Prior to its premiere, Boulez declared that Eonta would be impossible to perform as written, stating "there are physical limits to the capacity of lips," and arranging for the use of two sets of brass players in rotation. Despite these misgivings, however, the following year, Constantin Simonovitch performed the work with the specified number of players. In addition to moving about the performance space, the brass players are asked to produce quarter tones, to play in extreme registers, to play with wide, varying ranges of vibrato, to produce glissandi, and to produce "beating" effects by playing near-unisons. The trombones are also asked to play tremolo glissandi which involve rapid movements of the slide. Trombonist Benny Sluchin emphasized the need to pace and carefully plan rehearsals for the brass players in order to avoid exhaustion and to choreograph their movements with regard to placement of mutes and parts, as well as keeping the conductor in view regardless of location.

Similar to Herma, the piano part is exceptionally difficult, often spanning the entire range of the keyboard with huge, quick leaps, and employing a wide range of dynamics. Yuji Takahashi, reflecting on these challenges, noted: "The 'rhythm' in... Eonta is stochastic: that is, the notation is only an approximation," and stressed the importance of the performer's ability to control "the sonority of each cloud that changes its colouring incessantly... a sort of generalized harmony (or the harmony in the ancient sense)." He concluded: "A performer is an adventurer who explores sonic nebulae following the star map provided by the composer. A composition is a model which is used again and again to open the door of perception. It will be modified, if necessary, and discarded when it is no longer valid."

==Reception==
In a 1969 review, Bruce Archibald wrote:

The music of Iannis Xenakis is a stirring experience. It taps a terrible-wonderful elemental power that accelerates the pulse and fires the emotions. The very least it can do is convince a much too widespread public that music whose origins claim intellectualization is in no way less emotional, but may well be more so - heart and brain combined multiply their resources rather than cancelling them out... Those who would be turned off by the fact that Xenakis uses an IBM 7090 computer for certain aspects of this composition should listen intently to Eonta and check their pulses.

He concluded:

if all this makes you think 'cerebral' and 'cerebral' makes you think 'cold,' first listen to the music.

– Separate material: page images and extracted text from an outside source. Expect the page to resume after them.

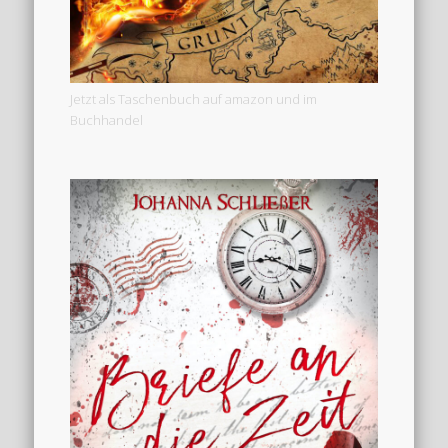
Jetzt als Taschenbuch auf amazon und im
Buchhandel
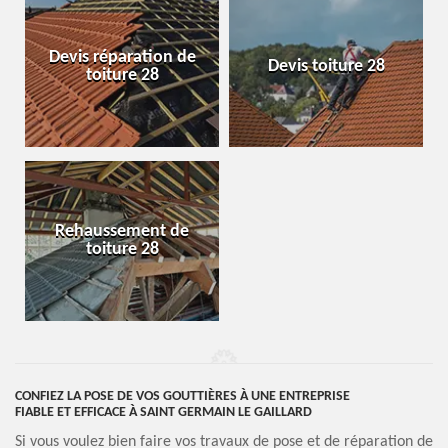
Devis réparation de
Devis toiture 28
toiture 28
Rehaussement de
toiture 28
CONFIEZ LA POSE DE VOS GOUTTIÈRES À UNE ENTREPRISE
FIABLE ET EFFICACE À SAINT GERMAIN LE GAILLARD
Si vous voulez bien faire vos travaux de pose et de réparation de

Reviewing a live performance of Eonta for the New York Arts web site, Gabriel Kellett stated that the movement of the brass players "presented a compelling argument for the cause of live music as being able to produce not only a stereoscopic effect very difficult for even the best home sound system to emulate, but an element of visual drama that in this case seemed somehow indivisible from the purely aural content of the piece. The music was as much the movement as the notes."

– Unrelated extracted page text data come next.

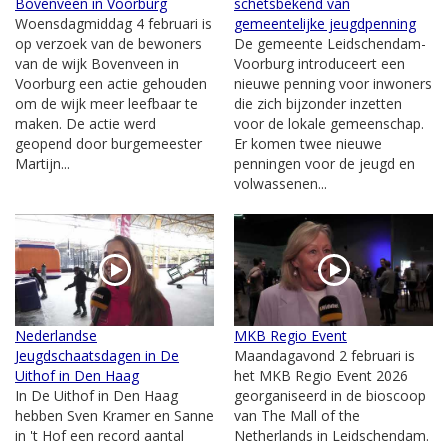
Bovenveen in Voorburg
schetsbekend van
Woensdagmiddag 4 februari is
gemeentelijke jeugdpenning
op verzoek van de bewoners
De gemeente Leidschendam-
van de wijk Bovenveen in
Voorburg introduceert een
Voorburg een actie gehouden
nieuwe penning voor inwoners
om de wijk meer leefbaar te
die zich bijzonder inzetten
maken. De actie werd
voor de lokale gemeenschap.
geopend door burgemeester
Er komen twee nieuwe
Martijn...
penningen voor de jeugd en
volwassenen...
Nederlandse
MKB Regio Event
Jeugdschaatsdagen in De
Maandagavond 2 februari is
Uithof in Den Haag
het MKB Regio Event 2026
In De Uithof in Den Haag
georganiseerd in de bioscoop
hebben Sven Kramer en Sanne
van The Mall of the
in 't Hof een record aantal
Netherlands in Leidschendam.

Writing for The Guardian, Ivan Hewett commented:

The passion in a work such as Eonta is not altogether human - it has the impersonal quality of a natural force, untrammelled by conventions of language or style. Such magnificently innocent music is bound to be out of place in our oblique, knowing age, so obsessed with its past, so fastidiously ironic, so concerned, in its art, to layer ambiguity upon ambiguity. That Xenakis could have denied this pervasive cultural trend for 40 years is an amazing feat. Perhaps only someone who had no need of the western tradition, someone whose roots lay elsewhere, could have done it.